As you can see now the fix core changes a little. On both examples (when you run the tutorial by yourself may be different) **MolDrug** can not optimize the cost function. Even so, the local_only strategy performs better respect to maximum and average cost. One of the main cause of this behavior is the desirability definition which is for vina_score:

```
'vina_score': {
    'w': 1,
    'SmallerTheBest': {
        'Target': -12,
        'UpperLimit': -6,
        'r': 1
    }
}
```

This means that if the vina score is not lower than -6 the cost function will be always 1. In this scenario all were are not optimizing over the generations the "best" individuals. In other words, it is important to see what is the behavior of our system (one small simulation) and then tune your parameters accordantly.

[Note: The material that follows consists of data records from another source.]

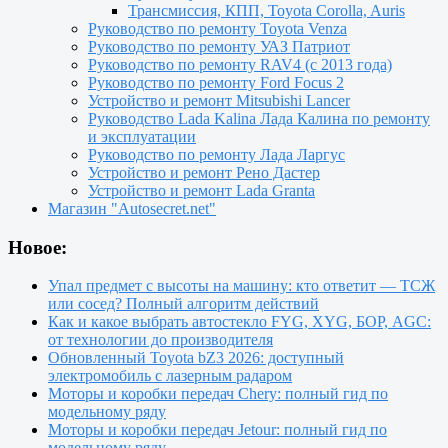
Трансмиссия, КПП, Toyota Corolla, Auris
Руководство по ремонту Toyota Venza
Руководство по ремонту УАЗ Патриот
Руководство по ремонту RAV4 (с 2013 года)
Руководство по ремонту Ford Focus 2
Устройство и ремонт Mitsubishi Lancer
Руководство Lada Kalina Лада Калина по ремонту
и эксплуатации
Руководство по ремонту Лада Ларгус
Устройство и ремонт Рено Дастер
Устройство и ремонт Lada Granta
Магазин "Autosecret.net"
Новое:
Упал предмет с высоты на машину: кто ответит — ТСЖ
или сосед? Полный алгоритм действий
Как и какое выбрать автостекло FYG, XYG, БОР, AGC:
от технологии до производителя
Обновленный Toyota bZ3 2026: доступный
электромобиль с лазерным радаром
Моторы и коробки передач Chery: полный гид по
модельному ряду
Моторы и коробки передач Jetour: полный гид по
модельному ряду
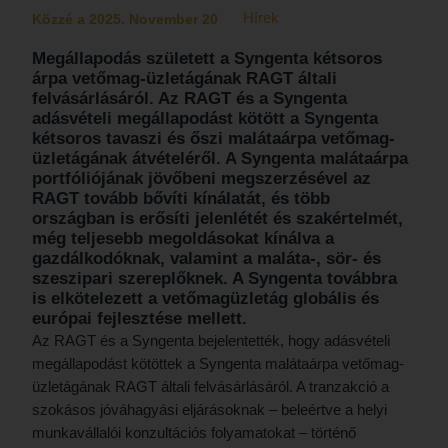
Hírek
Közzé a 2025. November 20
Megállapodás született a Syngenta kétsoros
árpa vetőmag-üzletágának RAGT általi
felvásárlásáról. Az RAGT és a Syngenta
adásvételi megállapodást kötött a Syngenta
kétsoros tavaszi és őszi malátaárpa vetőmag-
üzletágának átvételéről. A Syngenta malátaárpa
portfóliójának jövőbeni megszerzésével az
RAGT tovább bővíti kínálatát, és több
országban is erősíti jelenlétét és szakértelmét,
még teljesebb megoldásokat kínálva a
gazdálkodóknak, valamint a maláta-, sör- és
szeszipari szereplőknek. A Syngenta továbbra
is elkötelezett a vetőmagüzletág globális és
európai fejlesztése mellett.
Az RAGT és a Syngenta bejelentették, hogy adásvételi
megállapodást kötöttek a Syngenta malátaárpa vetőmag-
üzletágának RAGT általi felvásárlásáról. A tranzakció a
szokásos jóváhagyási eljárásoknak – beleértve a helyi
munkavállalói konzultációs folyamatokat – történő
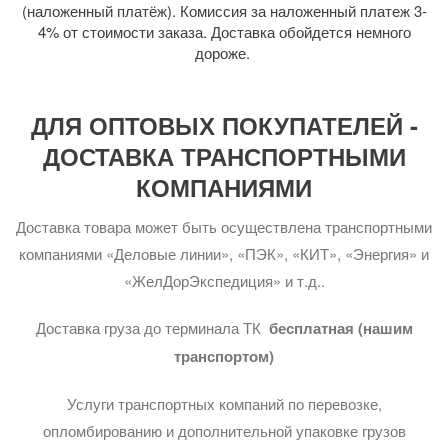
(наложенный платёж). Комиссия за наложенный платеж 3-
4% от стоимости заказа. Доставка обойдется немного
дороже.
ДЛЯ ОПТОВЫХ ПОКУПАТЕЛЕЙ -
ДОСТАВКА ТРАНСПОРТНЫМИ
КОМПАНИЯМИ
Доставка товара может быть осуществлена транспортными
компаниями «Деловые линии», «ПЭК», «КИТ», «Энергия» и
«ЖелДорЭкспедиция» и т.д..
Доставка груза до терминала ТК
бесплатная (нашим
транспортом)
Услуги транспортных компаний по перевозке,
опломбированию и дополнительной упаковке грузов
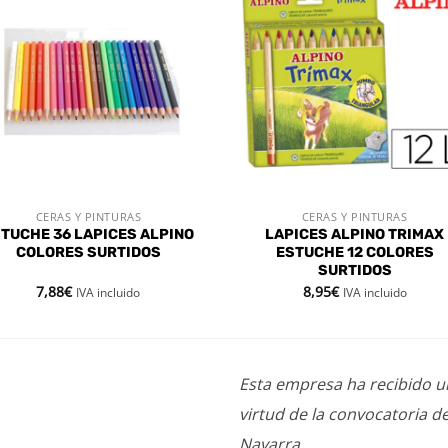
Añadir
Aña
a la
a l
lista de
lista
deseos
des
CERAS Y PINTURAS
CERAS Y PINTURAS
VISTA RÁPIDA
VISTA RÁPIDA
TUCHE 36 LAPICES ALPINO
LAPICES ALPINO TRIMAX
COLORES SURTIDOS
ESTUCHE 12 COLORES
SURTIDOS
7,88
€
8,95
€
IVA incluido
IVA incluido
Esta empresa ha recibido 
virtud de la convocatoria d
Navarra.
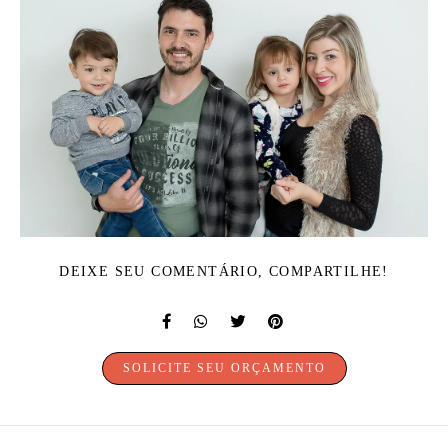
DEIXE SEU COMENTÁRIO, COMPARTILHE!
SOLICITE SEU ORÇAMENTO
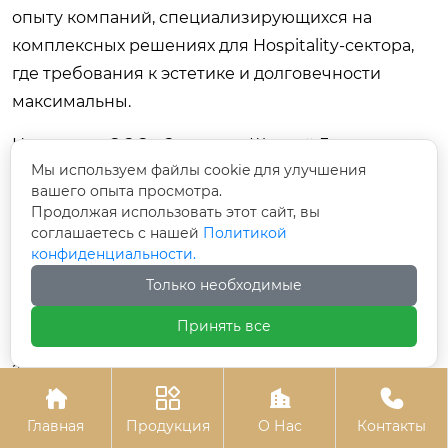
опыту компаний, специализирующихся на
комплексных решениях для Hospitality-сектора,
где требования к эстетике и долговечности
максимальны.
Например, ООО «Синьцзян Шэнтай Гостиничная
Мы используем файлы cookie для улучшения
мебель» демонстрирует подход, при котором
вашего опыта просмотра.
дизайн, разработка и производство мебели
Продолжая использовать этот сайт, вы
объединены в единый цикл. Их опыт работы с
соглашаетесь с нашей
Политикой
конфиденциальности.
элитными гостиничными комплексами и бизнес-
отелями показывает, что успешная реализация
Только необходимые
минимализма невозможна без синхронизации
Принять все
отделочных работ и изготовления мебели на
заказ. Когда мебель интегрируется в проект на




ранней стадии, удается избежать таких проблем,
как несовпадение оттенков материалов,
Главная
Продукция
О Нас
Контакты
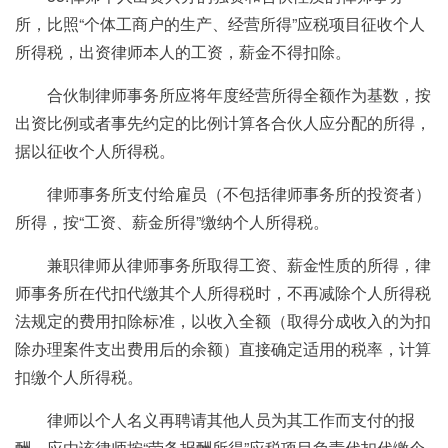
所，比照“个体工商户的生产、经营所得”应税项目征收个人
所得税，出资律师本人的工资，薪金不得扣除。
合伙制律师事务所应将年度经营所得全额作为基数，按
出资比例或者事先约定的比例计算各合伙人应分配的所得，
据以征收个人所得税。
律师事务所支付给雇员（不包括律师事务所的投资者）
所得，按“工资、薪金所得”缴纳个人所得税。
兼职律师从律师事务所取得工资、薪金性质的所得，律
师事务所在代扣代缴其个人所得税时，不再减除个人所得税
法规定的费用扣除标准，以收入全额（取得分成收入的为扣
除办理案件支出费用后的余额）直接确定适用的税率，计算
扣缴个人所得税。
律师以个人名义再聘请其他人员为其工作而支付的报
酬，应由该律师按“劳务报酬所得”应税项目负责代扣代缴个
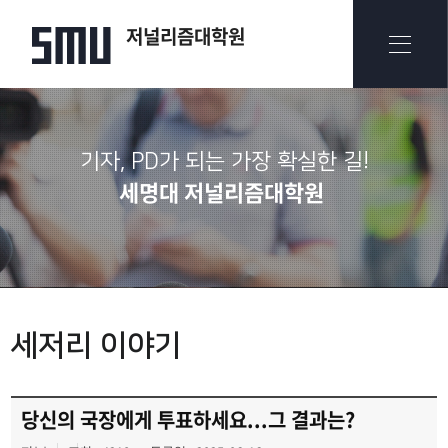
저널리즘대학원
기자, PD가 되는 가장 확실한 길!
세명대 저널리즘대학원
세저리 이야기
당신의 국장에게 투표하세요...그 결과는?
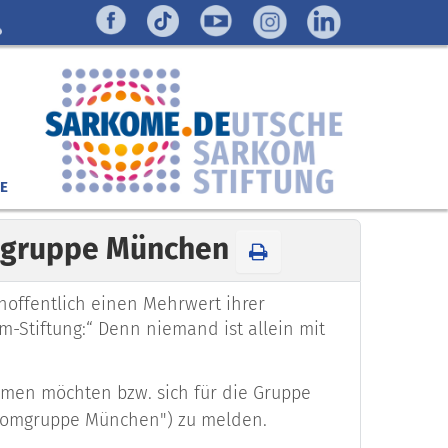
E
fegruppe München
hoffentlich einen Mehrwert ihrer
-Stiftung:“ Denn niemand ist allein mit
ehmen möchten bzw. sich für die Gruppe
komgruppe München") zu melden.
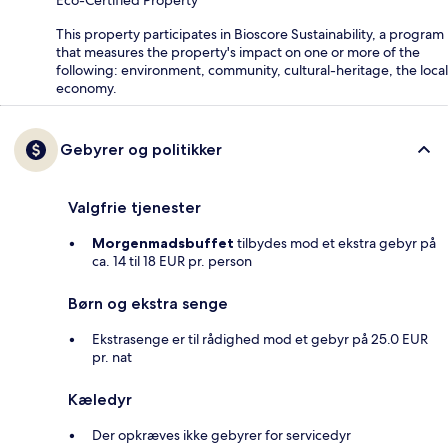
This property participates in Bioscore Sustainability, a program
that measures the property's impact on one or more of the
following: environment, community, cultural-heritage, the local
economy.
Gebyrer og politikker
Valgfrie tjenester
Morgenmadsbuffet
tilbydes mod et ekstra gebyr på
ca. 14 til 18 EUR pr. person
Børn og ekstra senge
Ekstrasenge er til rådighed mod et gebyr på 25.0 EUR
pr. nat
Kæledyr
Der opkræves ikke gebyrer for servicedyr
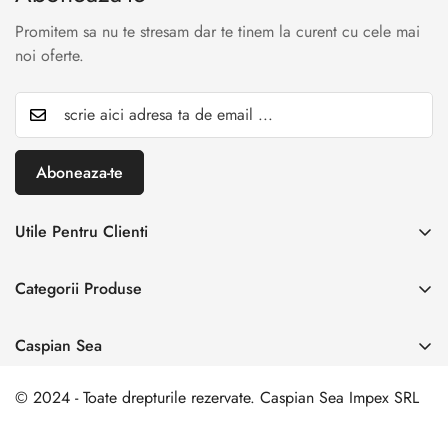
Promitem sa nu te stresam dar te tinem la curent cu cele mai
noi oferte.
Aboneaza-te
Utile Pentru Clienti
INREGISTREAZA RETUR
Categorii Produse
Creaza cont
Acasă
Autentificare cont
Caspian Sea
Incaltaminte Dama
Livrare & Retur
Adresa:
Spl. Unirii nr. 160, Sector 4, Bucuresti
Incaltaminte Barbati
© 2024 - Toate drepturile rezervate. Caspian Sea Impex SRL
Contact
0 729 006 003
Incaltamine Premium
comanda@caspiansea.ro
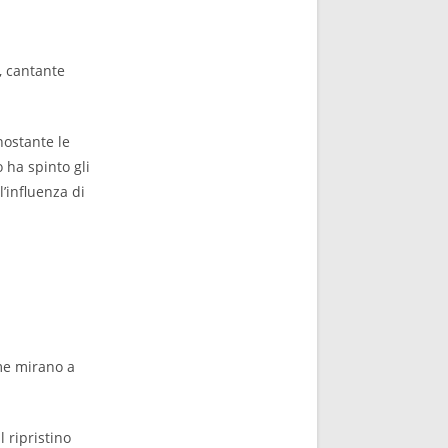
, cantante
nostante le
 ha spinto gli
’influenza di
rme mirano a
l ripristino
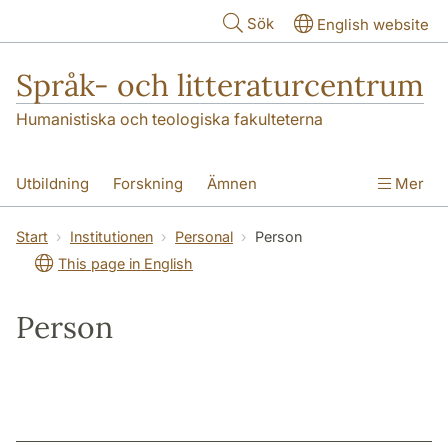
Hoppa till huvudinnehåll
Sök
English website
Språk- och litteraturcentrum
Humanistiska och teologiska fakulteterna
Utbildning
Forskning
Ämnen
Mer
SOL-husen
Kontakt
Institutionen
Start
Institutionen
Personal
Person
This page in English
översättning till svenska
Person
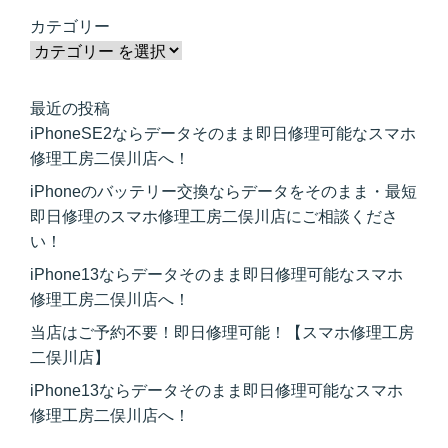
カテゴリー
最近の投稿
iPhoneSE2ならデータそのまま即日修理可能なスマホ
修理工房二俣川店へ！
iPhoneのバッテリー交換ならデータをそのまま・最短
即日修理のスマホ修理工房二俣川店にご相談くださ
い！
iPhone13ならデータそのまま即日修理可能なスマホ
修理工房二俣川店へ！
当店はご予約不要！即日修理可能！【スマホ修理工房
二俣川店】
iPhone13ならデータそのまま即日修理可能なスマホ
修理工房二俣川店へ！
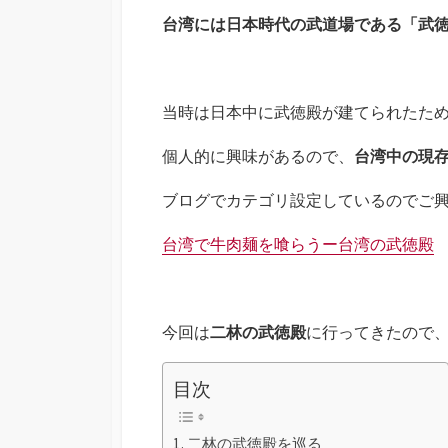
台湾には日本時代の武道場である「
武
当時は日本中に武徳殿が建てられたた
個人的に興味があるので、
台湾中の現
ブログでカテゴリ設定しているのでご
台湾で牛肉麺を喰らうー台湾の武徳殿
今回は
二林の武徳殿
に行ってきたので
目次
二林の武徳殿を巡る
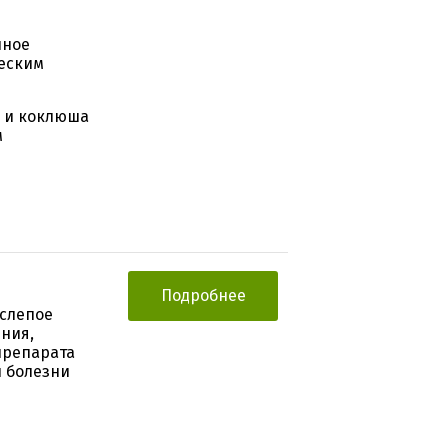
нное
еским
а и коклюша
м
Подробнее
слепое
ния,
препарата
и болезни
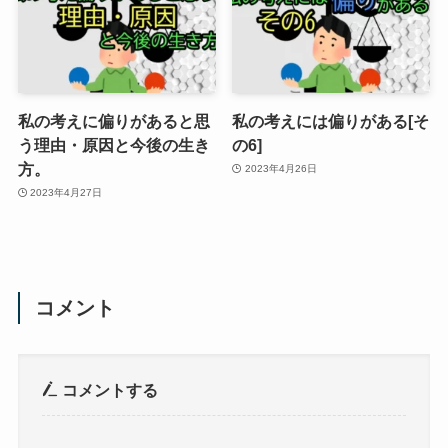
私の考えに偏りがあると思
私の考えには偏りがある[そ
う理由・原因と今後の生き
の6]
方。
2023年4月26日
2023年4月27日
コメント
コメントする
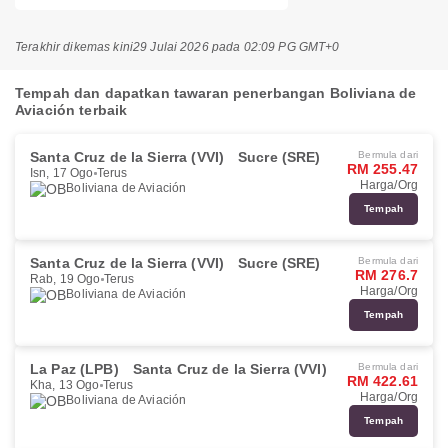
Terakhir dikemas kini
29 Julai 2026 pada 02:09 PG GMT+0
Tempah dan dapatkan tawaran penerbangan Boliviana de
Aviación terbaik
Santa Cruz de la Sierra (VVI)
Sucre (SRE)
Bermula dari
RM 255.47
Isn, 17 Ogo
Terus
Harga/Org
Boliviana de Aviación
Tempah
Santa Cruz de la Sierra (VVI)
Sucre (SRE)
Bermula dari
RM 276.7
Rab, 19 Ogo
Terus
Harga/Org
Boliviana de Aviación
Tempah
La Paz (LPB)
Santa Cruz de la Sierra (VVI)
Bermula dari
RM 422.61
Kha, 13 Ogo
Terus
Harga/Org
Boliviana de Aviación
Tempah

On possibility for this system is change UpperLimit to, for example -4. There are a lot of other different options that you could play around (e.g. increase the generations, etc...). It is important to remark that this example is just for the tutorial, in a real project you may need to increase generations, tune the crem keywords, etc. I let it to you as a challenge. Happy simulations!

Just as a bonus I let you here how to change the desirability definition.

## Change the desirability

In [19]:
# Save the new config as a yaml file
tune_config = new_config.copy()
tune_config['01_grow']['costfunc_kwargs']['desirability'] = {
        'qed': {
            'w': 1,
            'LargerTheBest': {
                'LowerLimit': 0.1,
                'Target': 0.75,
                'r': 1
            }
        },
        'sa_score': {
            'w': 1,
            'SmallerTheBest': {
                'Target': 3,
                'UpperLimit': 7,
                'r': 1
            }
        },
        'vina_score': {
            'w': 1,
            'SmallerTheBest': {
                'Target': -8,
                'UpperLimit': -3,
                'r': 1
            }
        }
    }

with open(os.path.join(wd, 'tune_config.yml'), 'w') as f:
    yaml.dump(config, f)
os.listdir(wd)


['02_allow_grow_pop.sdf',
 '04_local_pop.sdf',
 'new_config.yml',
 '01_grow_result.pbz2',
 'x0161.pdbqt',
 '03_pure_mutate_pop.sdf',
 '04_local_result.pbz2',
 '01_grow_pop.sdf',
 '03_pure_mutate_result.pbz2',
 'crem.db.gz',
 '03_pure_mutate_pop.pbz2',
 'tune_config.yml',
 'ref.sdf',
 'config.yml',
 'error.tar.gz',
 '02_allow_grow_result.pbz2',
 'crem.db',
 '01_grow_pop.pbz2',
 '02_allow_grow_pop.pbz2',
 '04_local_pop.pbz2',
 'x0161.pdb']

In [20]:

cwd = os.getcwd()
os.chdir(wd)
! moldrug tune_config.yml
os.chdir(cwd)
os.listdir(wd)
os.chdir(cwd)

Started at Mon Sep  4 18:45:47 2023
You are using moldrug: 3.4.0.

CommandLineHelper(yaml_file='tune_config.yml', fitness=None, outdir=None, continuation=False)




Creating the first population with 10 members:
100%|███████████████████████████████████████████| 10/10 [01:12<00:00,  7.27s/it]
Initial Population: Best Individual: Individual(idx = 1, smiles = N#CCOC(=O)c1ccc(S(N)(=O)=O)cc1, cost = 0.5520254583868194)
Accepted rate: 10 / 10

File 01_grow_pop.sdf was createad!
Evaluating generation 1 / 2:
100%|█████████████████████████████████████████████| 5/5 [01:32<00:00, 18.58s/it]
Generation 1: Best Individual: Individual(idx = 1, smiles = N#CCOC(=O)c1ccc(S(N)(=O)=O)cc1, cost = 0.5520254583868194).
Accepted rate: 4 / 5

Evaluating generation 2 / 2:
100%|█████████████████████████████████████████████| 5/5 [01:23<00:00, 16.72s/it]
File 01_grow_pop.sdf was createad!
Generation 2: Best Individual: Individual(idx = 1, smiles = N#CCOC(=O)c1ccc(S(N)(=O)=O)cc1, cost = 0.5520254583868194).
Accept

In [21]:
result = utils.decompress_pickle(os.path.join(wd, '04_local_result.pbz2'))
valid_individuals_vina_score = [individual.vina_score for individual in result.pop if individual.vina_score != np.inf]
print(f"avg = {np.average(valid_individuals_vina_score)}")
print(f"min = {min(valid_individuals_vina_score)}")
print(f"max = {max(valid_individuals_vina_score)}")


avg = -5.1836
min = -5.727
max = -4.8


As you see the maximum is much lower than the rest of the examples. So, we get some improvements changing the desirability.